We hurried home after rugby training today so I could make a quick, post-lunch start on replacing the rear springs and shock absorbers on our Land Rover Defender TD5.
For the past few days, assorted “experts” have assured me changing the springs is a “15-minute job”, “nothing more than half an hour” and a “total breeze”. I disagreed, saying that straightforward jobs on Land Rovers inevitably turn into major jobs when the unexpected materialises and, from past experience with previous Land Rovers, that includes “minor” suspension jobs.
Having knocked back a bacon and egg sandwich, I went out to start the job of changing the left-hand suspension as that was the side with the broken spring.
To compress the spring without the aid of spring compressors, I use the two-jack approach: I use the Land Rover’s own jack to lift the back end and a trolley jack to raise/lower the axle.
I started down the route again today and had the rear left-hand wheel just rising off the ground when disaster struck. The rear cross member crumpled and folded around the jacking point.
Despite liberal applications of Waxoyl, the steel had corroded heavily on the inside and was unable to take the weight of the truck when it was jacked up.
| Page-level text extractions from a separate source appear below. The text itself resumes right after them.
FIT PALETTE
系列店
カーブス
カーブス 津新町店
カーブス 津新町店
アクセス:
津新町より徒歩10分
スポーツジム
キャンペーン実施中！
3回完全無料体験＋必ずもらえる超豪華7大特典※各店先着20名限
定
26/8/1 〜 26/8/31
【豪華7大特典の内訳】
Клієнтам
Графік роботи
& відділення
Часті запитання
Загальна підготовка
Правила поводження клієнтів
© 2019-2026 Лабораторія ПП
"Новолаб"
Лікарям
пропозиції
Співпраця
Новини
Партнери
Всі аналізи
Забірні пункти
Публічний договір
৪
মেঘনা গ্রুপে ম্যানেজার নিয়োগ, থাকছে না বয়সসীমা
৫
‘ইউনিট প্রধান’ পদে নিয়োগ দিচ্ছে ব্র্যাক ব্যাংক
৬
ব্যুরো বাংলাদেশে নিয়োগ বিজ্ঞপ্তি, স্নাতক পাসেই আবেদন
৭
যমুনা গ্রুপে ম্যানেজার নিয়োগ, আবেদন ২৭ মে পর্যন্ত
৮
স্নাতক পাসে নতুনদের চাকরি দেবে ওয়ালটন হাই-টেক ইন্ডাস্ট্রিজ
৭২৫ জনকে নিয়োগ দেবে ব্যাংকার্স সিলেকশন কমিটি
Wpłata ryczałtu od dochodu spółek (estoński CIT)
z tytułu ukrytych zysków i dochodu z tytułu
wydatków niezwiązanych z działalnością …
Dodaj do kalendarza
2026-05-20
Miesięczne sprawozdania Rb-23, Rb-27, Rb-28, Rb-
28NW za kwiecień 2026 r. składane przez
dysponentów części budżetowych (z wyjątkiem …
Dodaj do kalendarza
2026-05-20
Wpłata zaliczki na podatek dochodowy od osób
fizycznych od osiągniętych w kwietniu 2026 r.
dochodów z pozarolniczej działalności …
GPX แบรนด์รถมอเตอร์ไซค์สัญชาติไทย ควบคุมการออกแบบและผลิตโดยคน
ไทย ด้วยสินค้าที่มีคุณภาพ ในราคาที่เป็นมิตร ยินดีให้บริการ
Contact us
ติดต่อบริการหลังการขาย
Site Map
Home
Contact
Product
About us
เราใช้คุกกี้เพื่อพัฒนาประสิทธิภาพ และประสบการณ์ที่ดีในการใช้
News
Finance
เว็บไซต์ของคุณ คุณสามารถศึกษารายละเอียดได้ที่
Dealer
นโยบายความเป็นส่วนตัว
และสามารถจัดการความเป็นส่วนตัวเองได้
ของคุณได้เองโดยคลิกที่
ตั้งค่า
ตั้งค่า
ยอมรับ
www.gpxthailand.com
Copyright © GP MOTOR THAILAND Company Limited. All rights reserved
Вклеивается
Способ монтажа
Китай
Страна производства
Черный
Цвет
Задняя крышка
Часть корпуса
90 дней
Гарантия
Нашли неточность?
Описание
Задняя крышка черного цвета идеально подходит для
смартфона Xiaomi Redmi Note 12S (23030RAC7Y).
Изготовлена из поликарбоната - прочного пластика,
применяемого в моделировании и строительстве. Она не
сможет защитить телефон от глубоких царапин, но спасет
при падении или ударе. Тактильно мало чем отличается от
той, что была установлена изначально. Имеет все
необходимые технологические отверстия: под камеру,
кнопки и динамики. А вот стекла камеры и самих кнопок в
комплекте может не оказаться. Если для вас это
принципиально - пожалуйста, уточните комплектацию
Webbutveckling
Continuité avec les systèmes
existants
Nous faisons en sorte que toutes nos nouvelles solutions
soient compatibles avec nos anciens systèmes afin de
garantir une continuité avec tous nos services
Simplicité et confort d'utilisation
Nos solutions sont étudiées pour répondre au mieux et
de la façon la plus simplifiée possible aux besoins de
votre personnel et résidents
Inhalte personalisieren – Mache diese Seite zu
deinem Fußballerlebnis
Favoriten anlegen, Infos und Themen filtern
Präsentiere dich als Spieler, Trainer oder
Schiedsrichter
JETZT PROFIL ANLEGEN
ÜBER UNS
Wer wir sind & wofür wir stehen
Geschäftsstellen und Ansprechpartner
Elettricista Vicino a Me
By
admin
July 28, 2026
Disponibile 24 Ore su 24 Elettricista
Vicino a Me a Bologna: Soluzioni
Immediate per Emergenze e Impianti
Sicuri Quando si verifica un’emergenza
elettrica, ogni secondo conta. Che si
I lowed the Defender back on to its wheels, worked out a different method for jacking the truck up (moving the trolley jack around the truck and inserting my collection of axle stands before using the jack on the axle) and changed the left-hand suspension.
The old spring and shock absorber came off easily enough. The spring had cracked right through where it seated on its top mount, helped by a healthy dose of rust and friction that had eaten away about 10% of the spring’s thickness. The shock absorber’s piston was slightly bent, too.
Even a Land Rover Defender’s suspension doesn’t take too well to hitting a 12-inch deep bottom hole at 55-60mph.
The new spring went on easily, but the lower fixing for the new shock absorber proved extremely challenging. It took the better part of half an hour to “finesse” it into place, compress the new bushes and get the nut on. So much for it being a 15-minute job—it took just under four hours.
By then, it was getting dark so I’d run out of time to do the right-hand side but a quick test drive over our very rough back roads showed that all was well with the left-hand side. I’ll do the right side after rugby tomorrow. And again, I’ll be expecting another problem to show up—although hopefully not on the scale of the crumpled rear cross member, which is going to cost a fair bit to get cut off and replaced.
Fix one problem and another comes along to replace it. Still, it gives me something to do.